─── DATA FOR ANALYSIS
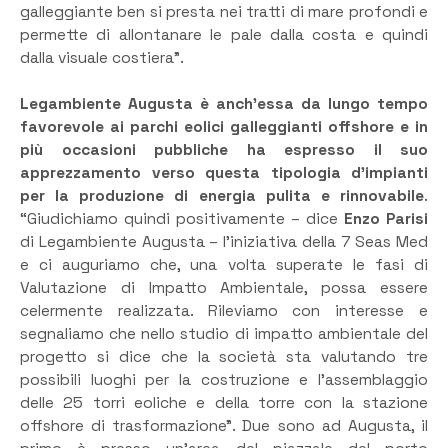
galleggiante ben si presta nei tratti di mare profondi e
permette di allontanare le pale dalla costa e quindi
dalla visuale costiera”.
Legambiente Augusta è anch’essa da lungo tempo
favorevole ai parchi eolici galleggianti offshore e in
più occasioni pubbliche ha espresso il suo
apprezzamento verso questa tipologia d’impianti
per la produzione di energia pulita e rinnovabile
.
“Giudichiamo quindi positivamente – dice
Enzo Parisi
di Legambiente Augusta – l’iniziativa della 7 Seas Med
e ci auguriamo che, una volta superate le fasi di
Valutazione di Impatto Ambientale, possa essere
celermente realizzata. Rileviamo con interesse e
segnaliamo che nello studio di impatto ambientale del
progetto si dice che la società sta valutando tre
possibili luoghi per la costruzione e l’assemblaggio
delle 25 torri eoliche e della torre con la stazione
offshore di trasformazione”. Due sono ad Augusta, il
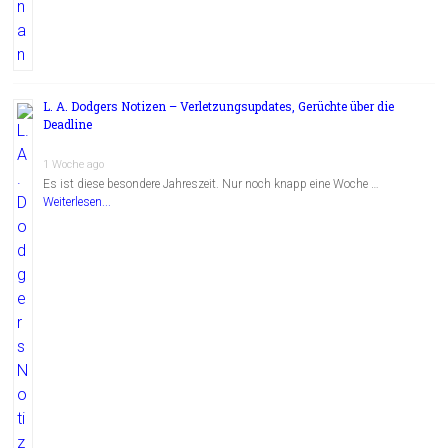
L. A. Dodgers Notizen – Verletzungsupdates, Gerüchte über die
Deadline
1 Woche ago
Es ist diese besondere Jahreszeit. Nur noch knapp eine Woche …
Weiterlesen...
──────
## ASSIGNMENT
Reproduce the material exactly; keep pictures out.

## EXPECTED OUTPUT
galleggiante ben si presta nei tratti di mare profondi e
permette di allontanare le pale dalla costa e quindi
dalla visuale costiera”.
Legambiente Augusta è anch’essa da lungo tempo
favorevole ai parchi eolici galleggianti offshore e in
più occasioni pubbliche ha espresso il suo
apprezzamento verso questa tipologia d’impianti
per la produzione di energia pulita e rinnovabile
.
“Giudichiamo quindi positivamente – dice
Enzo Parisi
di Legambiente Augusta – l’iniziativa della 7 Seas Med
e ci auguriamo che, una volta superate le fasi di
Valutazione di Impatto Ambientale, possa essere
celermente realizzata. Rileviamo con interesse e
segnaliamo che nello studio di impatto ambientale del
progetto si dice che la società sta valutando tre
possibili luoghi per la costruzione e l’assemblaggio
delle 25 torri eoliche e della torre con la stazione
offshore di trasformazione”. Due sono ad Augusta, il
L. A. Dodgers Notizen – Verletzungsupdates, Gerüchte über die
Deadline
1 Woche ago
Es ist diese besondere Jahreszeit. Nur noch knapp eine Woche …
Weiterlesen...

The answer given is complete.